You might say that everyone who works for Mike does a little bit of everything. I was a cub reporter on a small New England newspaper when he picked me up. Now I do leg work for him, write some items for “Off-Mike,” his column, act as bodyguard, advance agent on his trips out of town, and general handy man. I love it. I love him, and I mean it quite sentimentally.
At 52, Mike Malvern has more energy, more brains, and more courage than any guy I’ve ever met anywhere. He can be wrong about things, but never because he was too lazy to find out the facts. His opinions may not be the same as yours, but he arrives at them from thinking, not from irresponsible emotions, and he’s afraid of no man, no power, and no influence on earth.
He is probably one of the most widely read columnists in America. He believes in God, in his country, and in calling a spade a spade — to coin a phrase. A lot of people hate him for the spade-work, but not nearly so many as love him for it. He’s never been afraid of the haters for himself, but he worries about his daughters. His wife died when Joan was born and he’d brought the girls up himself. There was one standing rule in the household, and it went for us as well as for Erika and Joan: Stay out as long as you like, do what you want, but if you’re not going to be where you say you’re going to be, phone in! If you’re not coming home when you’ve said you were, phone in!
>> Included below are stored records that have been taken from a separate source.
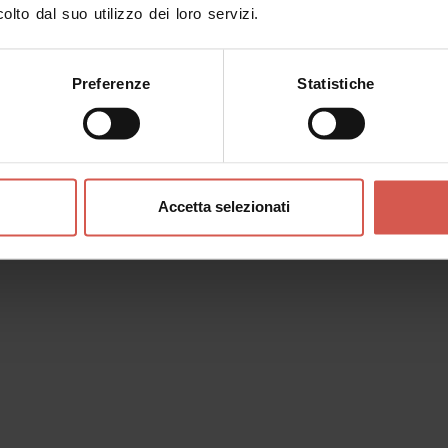
di di Verona. Per i più curiosi che
olto dal suo utilizzo dei loro servizi.
ita una visita al
Museo di Storia
Pompei
di Michele Sanmicheli.
Preferenze
Statistiche
entinaia di migliaia di pezzi – tra i
famosa collezione dei
fossili di Bolca
,
l mondo!
inario Vescovile – che, nel 2009 ha
Accetta selezionati
uro di tutto il complesso durante il
 preromani e romani – per
no
, passando attraverso la Porta
.
tamente da non perdere la visione
adi della sagrestia, realizzate a
Fra’ Giovanni da Verona.
 grazie all’impegno dei volontari di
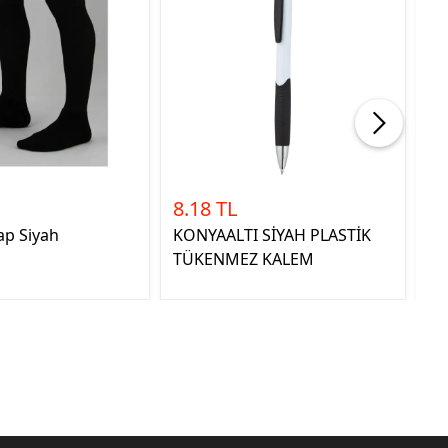
8.18 TL
6.
ap Siyah
KONYAALTI SİYAH PLASTİK
OV
TÜKENMEZ KALEM
T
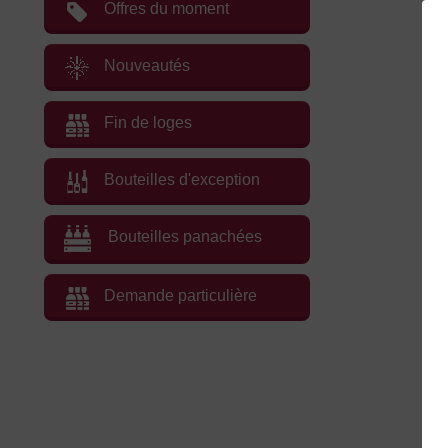
Offres du moment
Nouveautés
Fin de loges
Bouteilles d'exception
Bouteilles panachées
Demande particulière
Erika hadn’t phoned in that day. She hadn’t come home and she hadn’t phoned.
If it had been Joan I’d have worried. Erika was another dish of tea. She forgot once in a while, and Mike would call her down for it, and she’d put her arms around him and snuggle up to him, and two minutes later she was forgiven. Joan always phoned, but if she hadn’t, the lightning would have struck, and good!
William came in with the hot dishes — eggs, sausage, bacon, broiled lamb chops. Mike ate breakfast and he ate again about midnight, and that was all.
William said Erika hadn’t called in during the evening. “Not at no time,” he said.
The front door bell rang while Kathy and I were talking to him.
“You keep on with the breakfast, William,” I said. “I’ll take that.”
There were two guys at the front door I’d never seen before. One was tall and thin and looked like an up-and-coming copywriter for a smart advertising agency. The other was short, fair, and my first impression was that he was the dreamy type. Then he looked at me out of the frostiest blue eyes I’d ever seen, and I changed my mind. This one flipped a police badge on me in a little black case.
“McCuller. Lieutenant. Homicide,” he said, and put the badge away.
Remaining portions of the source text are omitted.